BRIEF: Needed from the data below: all lines that contain the word "Granične".

INFORMATION GIVEN:

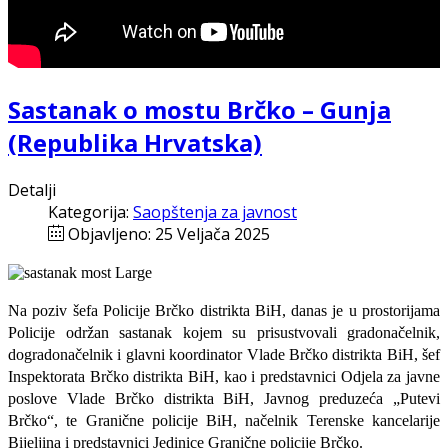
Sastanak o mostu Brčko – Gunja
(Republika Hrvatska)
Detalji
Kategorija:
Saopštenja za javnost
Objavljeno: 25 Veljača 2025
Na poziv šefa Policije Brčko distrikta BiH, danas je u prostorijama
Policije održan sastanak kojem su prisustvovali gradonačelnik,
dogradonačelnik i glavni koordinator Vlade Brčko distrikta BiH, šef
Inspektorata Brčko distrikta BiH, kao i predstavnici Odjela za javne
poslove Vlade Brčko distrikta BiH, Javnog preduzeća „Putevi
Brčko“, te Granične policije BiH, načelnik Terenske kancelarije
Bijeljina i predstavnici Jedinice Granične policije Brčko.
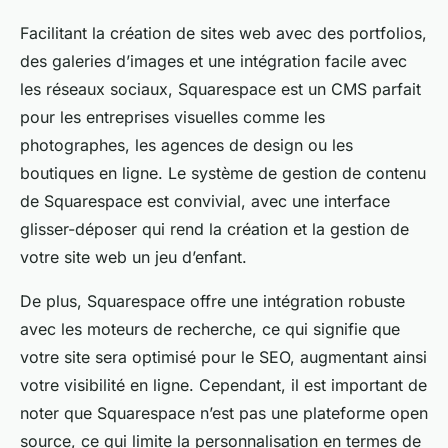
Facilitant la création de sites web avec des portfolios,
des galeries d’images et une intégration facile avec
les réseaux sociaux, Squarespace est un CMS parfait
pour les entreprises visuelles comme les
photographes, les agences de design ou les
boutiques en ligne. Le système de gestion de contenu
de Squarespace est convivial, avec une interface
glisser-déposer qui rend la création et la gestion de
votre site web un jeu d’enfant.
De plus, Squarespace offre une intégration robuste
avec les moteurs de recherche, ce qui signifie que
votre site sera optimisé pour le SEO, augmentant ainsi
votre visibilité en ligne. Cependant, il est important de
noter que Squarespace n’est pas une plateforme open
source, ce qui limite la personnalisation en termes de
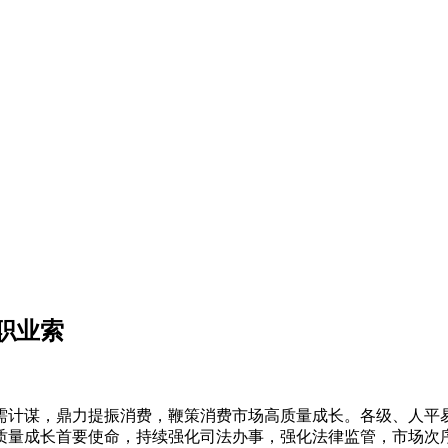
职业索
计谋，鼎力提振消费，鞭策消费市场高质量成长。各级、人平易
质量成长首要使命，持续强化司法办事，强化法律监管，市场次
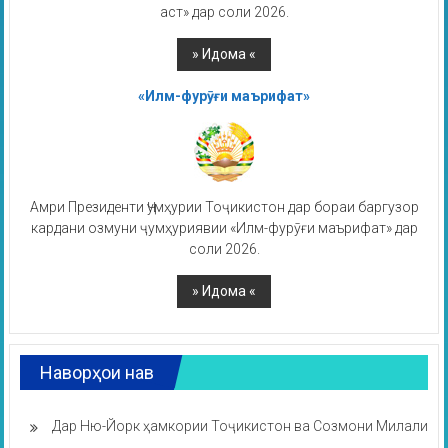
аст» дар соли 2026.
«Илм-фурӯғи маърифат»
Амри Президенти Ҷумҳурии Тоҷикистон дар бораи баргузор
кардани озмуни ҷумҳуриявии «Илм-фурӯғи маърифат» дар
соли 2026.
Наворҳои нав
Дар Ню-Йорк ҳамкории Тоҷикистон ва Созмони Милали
---
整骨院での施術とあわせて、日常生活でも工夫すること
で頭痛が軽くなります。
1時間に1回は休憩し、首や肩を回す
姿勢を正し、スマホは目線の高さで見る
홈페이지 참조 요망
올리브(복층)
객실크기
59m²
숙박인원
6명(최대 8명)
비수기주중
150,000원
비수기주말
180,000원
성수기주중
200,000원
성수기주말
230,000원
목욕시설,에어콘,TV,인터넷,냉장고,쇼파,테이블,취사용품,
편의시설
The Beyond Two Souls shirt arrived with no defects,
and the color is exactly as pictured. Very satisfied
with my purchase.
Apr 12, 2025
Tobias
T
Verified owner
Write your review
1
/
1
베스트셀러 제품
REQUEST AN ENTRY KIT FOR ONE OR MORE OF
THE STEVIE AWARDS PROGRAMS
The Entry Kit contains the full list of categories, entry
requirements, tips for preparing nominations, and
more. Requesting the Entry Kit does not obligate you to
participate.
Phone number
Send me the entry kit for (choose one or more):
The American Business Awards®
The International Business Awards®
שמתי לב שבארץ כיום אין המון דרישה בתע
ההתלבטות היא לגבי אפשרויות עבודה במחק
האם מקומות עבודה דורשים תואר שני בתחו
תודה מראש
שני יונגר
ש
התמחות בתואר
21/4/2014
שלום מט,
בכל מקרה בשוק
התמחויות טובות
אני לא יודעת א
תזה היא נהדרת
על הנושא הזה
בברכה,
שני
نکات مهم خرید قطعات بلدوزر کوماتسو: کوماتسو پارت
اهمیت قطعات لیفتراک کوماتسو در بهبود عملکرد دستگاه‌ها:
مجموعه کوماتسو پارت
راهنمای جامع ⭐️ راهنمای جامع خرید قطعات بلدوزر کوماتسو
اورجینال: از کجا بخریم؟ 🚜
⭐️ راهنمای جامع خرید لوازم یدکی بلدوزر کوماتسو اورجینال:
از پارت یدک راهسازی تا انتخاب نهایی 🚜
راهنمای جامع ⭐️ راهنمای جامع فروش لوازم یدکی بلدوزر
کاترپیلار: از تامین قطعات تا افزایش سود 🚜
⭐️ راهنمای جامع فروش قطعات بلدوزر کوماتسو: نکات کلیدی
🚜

EXPECTED ANSWER:
Brčko“, te Granične policije BiH, načelnik Terenske kancelarije
Bijeljina i predstavnici Jedinice Granične policije Brčko.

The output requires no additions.